Tuesday 11 January 2011

Becca + Blaine - A short story


*illustration by Mark Adlington

Here is the third short story in my 'desolate' series. Part one here and part two here. Read.

Becca couldn’t help but like him instantly. She couldn’t sleep because she analysed his every move, his every word, his every glance. She knew he was a good one. She also knew that good ones were hard to come by. She could feel that she was getting herself into trouble, but nonetheless there was something in her that couldn’t resist playing with fire. She picked up the phone.

It only rang once before he answered. It was two a.m. on a freezing starless night in London. He sounded irritated that someone would dare to call him that late. He also sounded intrigued that someone would dare to call him that late. Becca was on the brink of telling him she liked him. A lot. She was on the brink of telling a relative stranger, who she only met the week before, that she fantasised about being with him. A lot. She thought that wasn’t like her. She never had these feelings. Awkward.

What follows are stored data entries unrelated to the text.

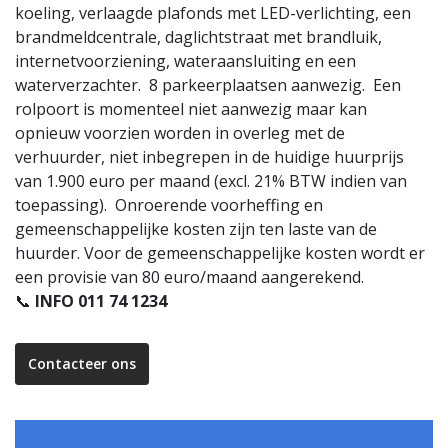
koeling, verlaagde plafonds met LED-verlichting, een
brandmeldcentrale, daglichtstraat met brandluik,
internetvoorziening, wateraansluiting en een
waterverzachter. 8 parkeerplaatsen aanwezig. Een
rolpoort is momenteel niet aanwezig maar kan
opnieuw voorzien worden in overleg met de
verhuurder, niet inbegrepen in de huidige huurprijs
van 1.900 euro per maand (excl. 21% BTW indien van
toepassing). Onroerende voorheffing en
gemeenschappelijke kosten zijn ten laste van de
huurder. Voor de gemeenschappelijke kosten wordt er
een provisie van 80 euro/maand aangerekend.
📞
INFO 011 74 1234
Contacteer ons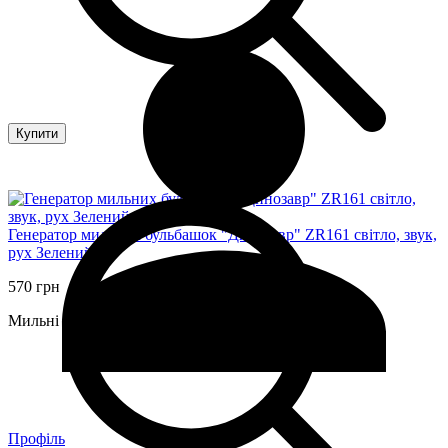
Купити
Генератор мильних бульбашок "Динозавр" ZR161 світло, звук,
рух Зелений
570 грн
Мильні бульбашки
Профіль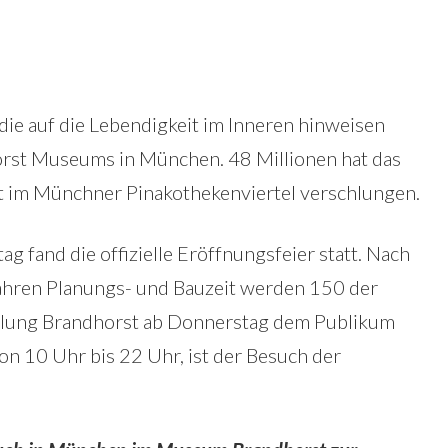
ie auf die Lebendigkeit im Inneren hinweisen
horst Museums in München. 48 Millionen hat das
kt im Münchner Pinakothekenviertel verschlungen.
g fand die offizielle Eröffnungsfeier statt. Nach
ahren Planungs- und Bauzeit werden 150 der
lung Brandhorst ab Donnerstag dem Publikum
von 10 Uhr bis 22 Uhr, ist der Besuch der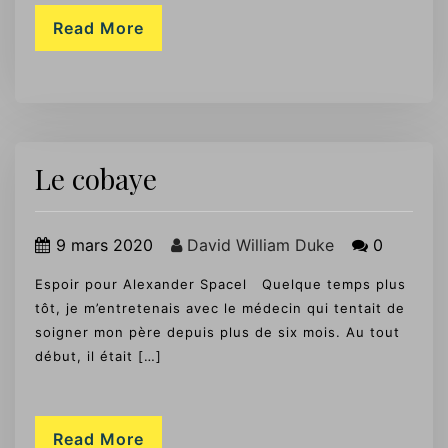
Read More
Le cobaye
9 mars 2020
David William Duke
0
Espoir pour Alexander Spacel Quelque temps plus
tôt, je m’entretenais avec le médecin qui tentait de
soigner mon père depuis plus de six mois. Au tout
début, il était […]
Read More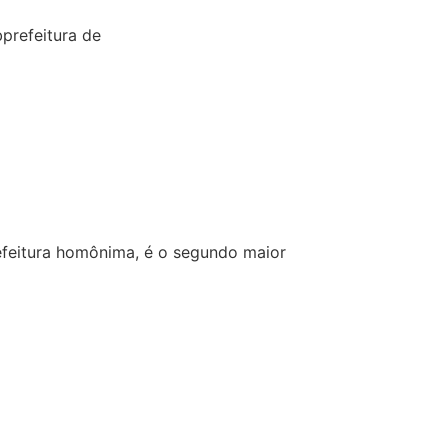
prefeitura de
refeitura homônima, é o segundo maior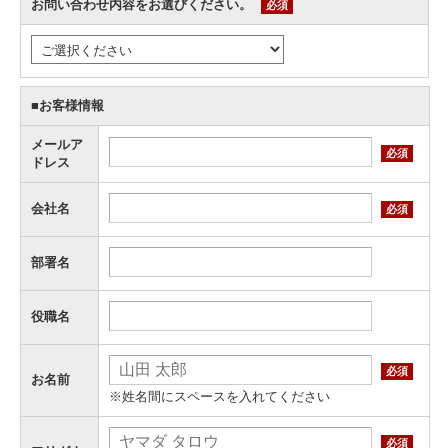
お問い合わせ内容をお選びください。
必須
■お客様情報
メールア
必須
ドレス
会社名
必須
部署名
役職名
必須
お名前
※姓名間にスペースを入れてください
必須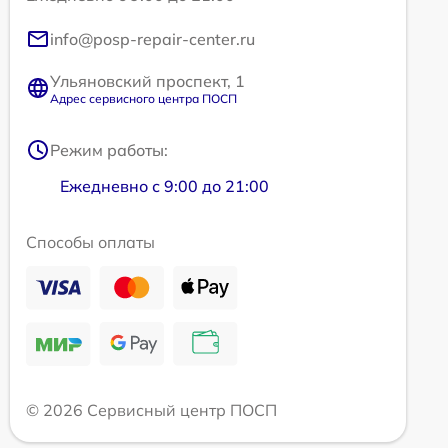
info@posp-repair-center.ru
Ульяновский проспект, 1
Адрес сервисного центра ПОСП
Режим работы:
Ежедневно с 9:00 до 21:00
Способы оплаты
© 2026 Сервисный центр ПОСП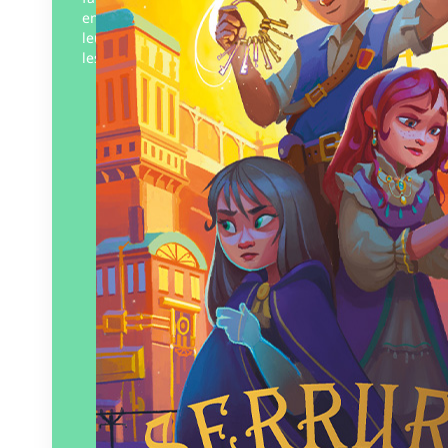
enchantées : renfermant les âmes de
leurs ancêtres, elles leur permettent de
les convoquer depuis…
Éditeur :
Gulf Stream Éditeur
Paru le
16/01/2025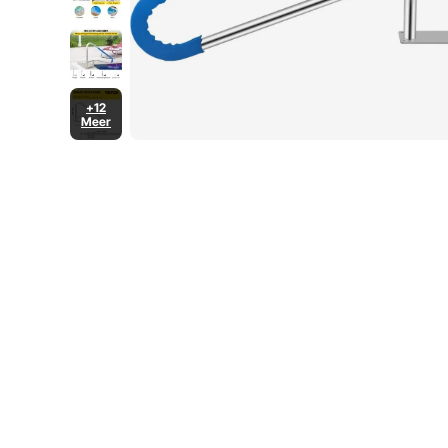
+12
Meer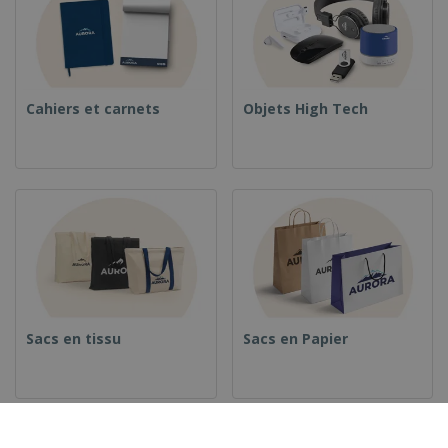
Cahiers et carnets
Objets High Tech
Sacs en tissu
Sacs en Papier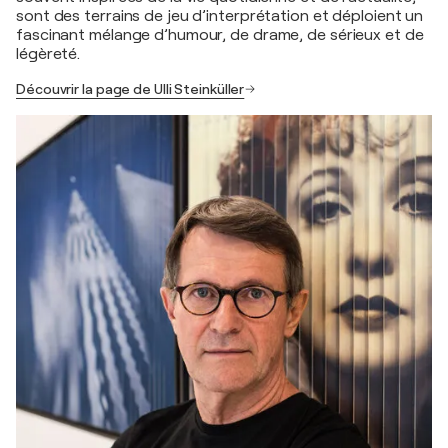
sont des terrains de jeu d’interprétation et déploient un
fascinant mélange d’humour, de drame, de sérieux et de
légèreté.
Découvrir la page de Ulli Steinküller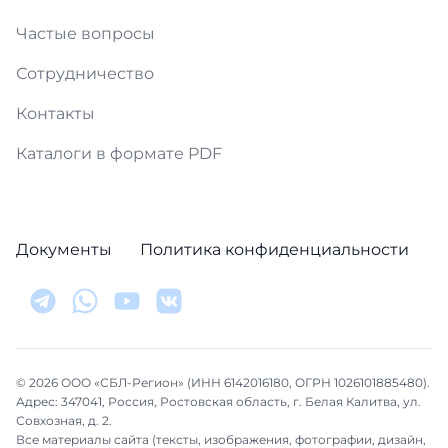
Частые вопросы
Сотрудничество
Контакты
Каталоги в формате PDF
Документы
Политика конфиденциальности
© 2026 ООО «СБЛ-Регион» (ИНН 6142016180, ОГРН 1026101885480).
Адрес: 347041, Россия, Ростовская область, г. Белая Калитва, ул.
Совхозная, д. 2.
Все материалы сайта (тексты, изображения, фотографии, дизайн,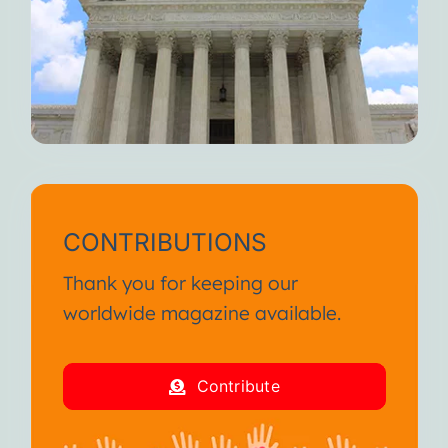
CONTRIBUTIONS
Thank you for keeping our
worldwide magazine available.
Contribute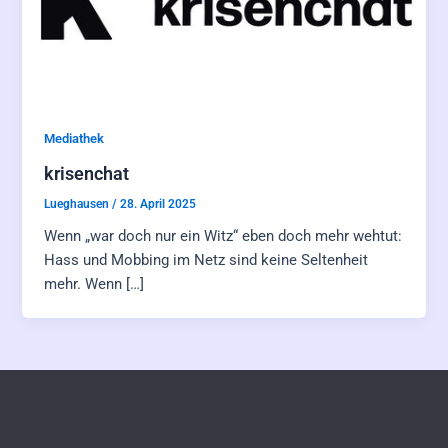
Mediathek
krisenchat
Lueghausen
/
28. April 2025
Wenn „war doch nur ein Witz“ eben doch mehr wehtut:
Hass und Mobbing im Netz sind keine Seltenheit
mehr. Wenn […]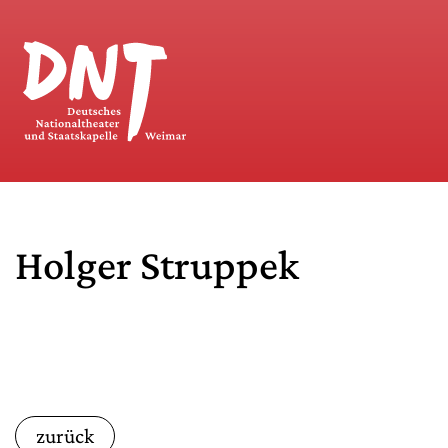
Holger Struppek
zurück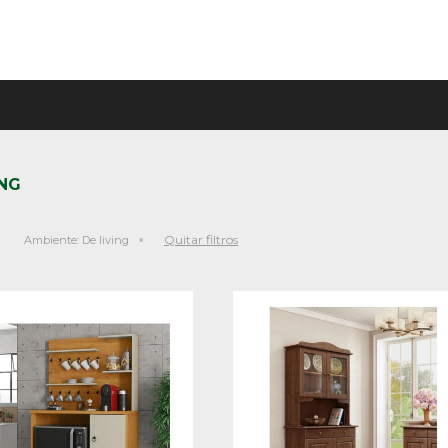
ING
Quitar filtros
Ambiente:
De living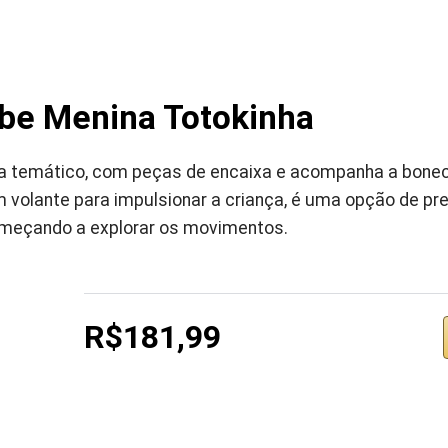
be Menina Totokinha
 temático, com peças de encaixa e acompanha a boneca 
 volante para impulsionar a criança, é uma opção de pr
meçando a explorar os movimentos.
R$181,99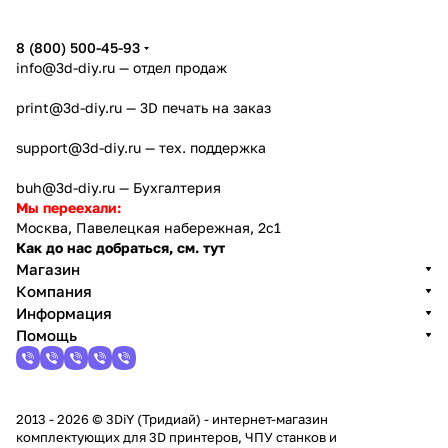
8 (800) 500-45-93
info@3d-diy.ru
— отдел продаж
print@3d-diy.ru
— 3D печать на заказ
support@3d-diy.ru
— тех. поддержка
buh@3d-diy.ru
— Бухгалтерия
Мы переехали:
Москва, Павелецкая набережная, 2с1
Как до нас добраться, см. тут
Магазин
Компания
Информация
Помощь
2013 - 2026 © 3DiY (Тридиай) - интернет-магазин
комплектующих для 3D принтеров, ЧПУ станков и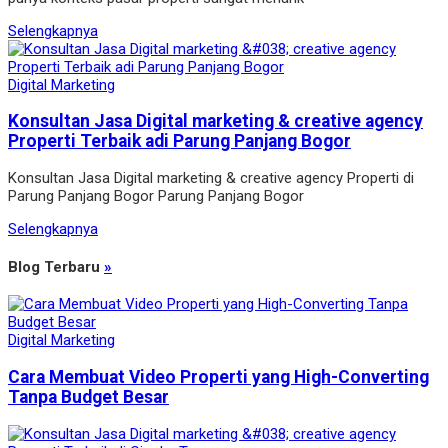
Selengkapnya
Digital Marketing
Konsultan Jasa Digital marketing & creative agency
Properti Terbaik adi Parung Panjang Bogor
Konsultan Jasa Digital marketing & creative agency Properti di
Parung Panjang Bogor Parung Panjang Bogor
Selengkapnya
Blog Terbaru
»
Digital Marketing
Cara Membuat Video Properti yang High-Converting
Tanpa Budget Besar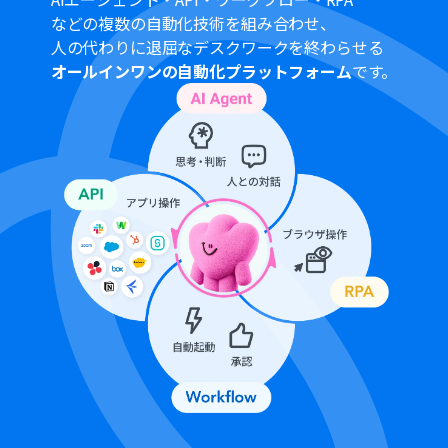
リガーで取得した情報をもとに後続の処理を分岐させる条
などの複数の自動化技術を組み合わせ、
件を任意で設定できます。
人の代わりに退屈なデスクワークを終わらせる
OCR機能では、読み取り対象のファイルや抽出項目を任
オールインワンの自動化プラットフォーム
です。
意でカスタマイズすることが可能です。
Googleドキュメントでドキュメントを作成する際、ドキ
ュメントのタイトルを固定値や前段で取得した情報を用
いて自由に設定できます。
Googleドキュメントに追加するテキストは、OCRで取得
した情報だけでなく、固定の文言などを組み合わせて任
意の内容に設定できます。
Google Driveのファイル移動アクションでは、移動先の
フォルダを固定値や変数を用いて任意に設定できます。
■注意事項
Google Drive、GoogleドキュメントとYoomを連携して
ください。
トリガーは5分、10分、15分、30分、60分の間隔で起動
間隔を選択できます。
プランによって最短の起動間隔が異なりますので、ご注意
ください。
OCRまたは音声を文字起こしするAIオペレーションはチ
ームプラン・サクセスプランでのみご利用いただける機能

But instead she started a meaningless conversation about today’s football results. She knew that now wasn’t the time for too much intensity, for too much truth. She had learned her lesson.

Blaine didn’t watch football. He wondered what the hell Becca was talking about, but he enjoyed the sound of her voice too much to stop her. He could listen to her voice for hours even if it stammered endlessly about Manchester United or some other club he didn’t care about. He did care about Becca though. He realised that on the first night he met her.

She was unlike any other girl he’d ever met before. She was strange. In a good way. She was loud, but not obscenely so, just in a confident way. He felt instantly attracted to her. Becca was drawing him in with her flirtatious glances that seemed to shy away at the last second. She was contradictory and that amazed him.

When he finally approached her after deliberating how to open the conversation for about three hours, he simply said: “Hi, I’m Blaine. I’d love to chat to you.” She looked slightly bemused that a stranger would come and talk to her. Like it had never happened before.

It had never happened before.

Becca and Blaine talked for hours. About their dislike of grated cheese, about their love of literature, about being the oldest children in large families and about pretty much everything else.

She was too scared to tell him she liked him. He waited for her to tell him she liked him. No one said anything. Both didn’t want to let their guard down. Both didn’t want to stand on this battlefield unprotected.

Becca put down the phone. She felt empty. They never saw each other again. They never stopped thinking about each other.